Я заерзал на изгороди и спросил:
— Сэм, только честно… Я хорошо играю на горне?
— Все, что я могу делать с музыкой — это любить ее. Даже петь не умею. Ты дуешь в него, и мне это нравится.
— «Зеленые рукава» нравятся?
У девушки с мандолиной все время спадал на глаза непокорный каштановый локон… а у девушки с банджо были большие полные губы, которые сразу же придавали мыслям определенное направление… Ну, раз я написал здесь слово «мыслям», то вычеркивать его не буду… Девушка с мандолиной все еще бренчала, но теперь они в основном перешептывались и хихикали, и у меня появилось впечатление, что мне перемывают косточки.
— Да, «Зеленые рукава» получаются неплохо, — сказал Сэм. — Бродяги… ну, они — вспыльчивые люди, ты, наверное, слышал такие разговоры. Они верные, умные и храбрые. Народ говорит, что они всегда готовы к драке, но никогда не начнут ее первыми.
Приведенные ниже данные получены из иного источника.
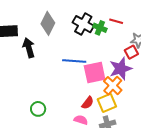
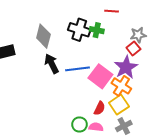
red line: (116, 21) -> (112, 11), moved
black arrow: (29, 48) -> (52, 64), moved
pink square: (95, 73) -> (100, 76), turned -30
green circle: (38, 109) -> (79, 124), moved

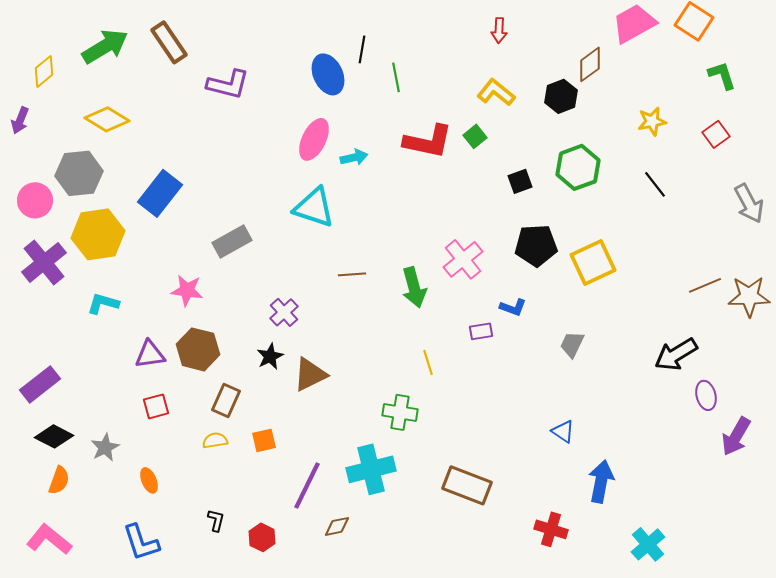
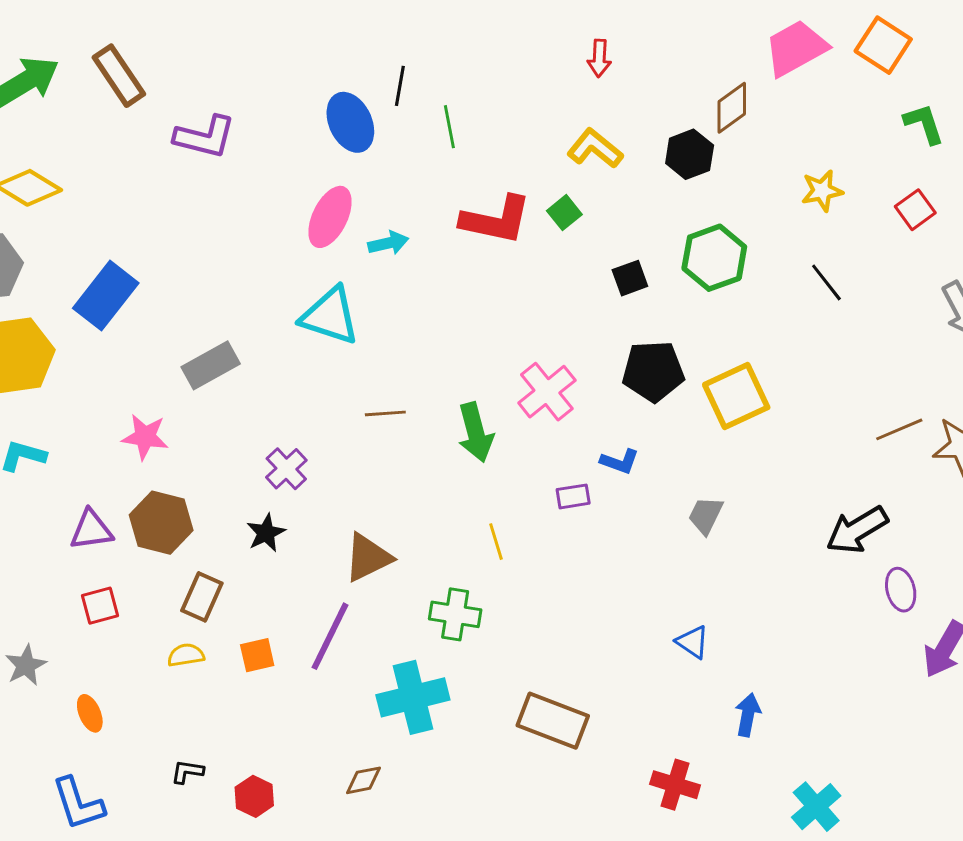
brown triangle: (310, 374) -> (368, 558), moved
blue arrow: (601, 481) -> (748, 715), size x0.7
purple line: (307, 485) -> (330, 636), moved
black L-shape: (216, 520) -> (187, 772), turned -95

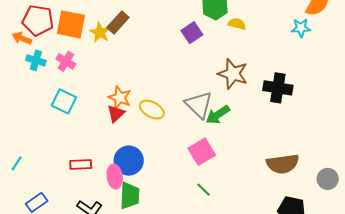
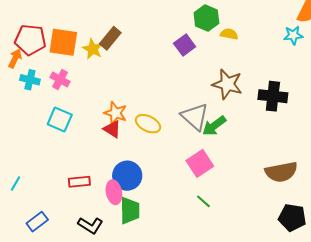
orange arrow: (22, 38) -> (15, 58), turned 96
red triangle: (116, 114) -> (112, 129), turned -42

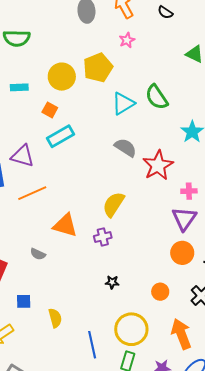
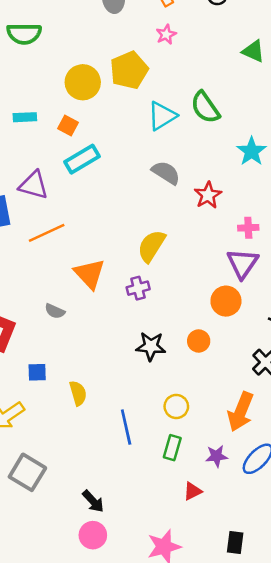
cyan rectangle: (19, 87) -> (25, 117), moved
red star: (158, 165) -> (208, 195), size x0.7
orange triangle: (65, 225) -> (90, 274), turned 32
orange circle: (182, 253) -> (226, 301), moved
black star: (112, 282) -> (151, 346), size x1.6
orange circle: (160, 292) -> (199, 341), moved
yellow circle: (131, 329) -> (176, 406), size x0.6
orange arrow: (181, 334) -> (241, 412), turned -136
Они ездят на своих повозках в такие места, в которые никогда не направится ни один обычный караван, и я слышал, что цорой бандиты отбирают вещи у Бродяг, но я никогда не слышал, чтобы бандиты отобрали у них самое лучшее. У каждого главы Бродяг есть серебряный знак, который помогает им проходить через все границы стран безо всякого шума. Ты знал об этом?
— Нет. А что, это правда? Эх, если бы мы были с этими людьми, то смогли бы пойти прямиком в Леваннон, и нам бы не пришлось красть лодку и бегать от таможенников? Он поймал мою ладонь и немного потряс меня.
— Джексон, ты обдумываешь, не украсть ли судно, чтобы переплыть Гудзоново море и все такое прочее?
— Ох, — сказал я. — Может быть, я и обдумывал все такое прочее, но не слишком много. Но ведь правда, Сэм? Они могли бы перевести нас через границу, если бы захотели?
— Они не станут заниматься контрабандой — иначе вмиг лишатся своих знаков. Я слышал, что они никогда так не делают.
— Но, может быть, они возьмут нас к себе в табор? Он посерьезнел и отпустил мою руку:
— Может, и возьмут… во всяком случае, тебя. У тебя этот музыкальный инструмент и все такое.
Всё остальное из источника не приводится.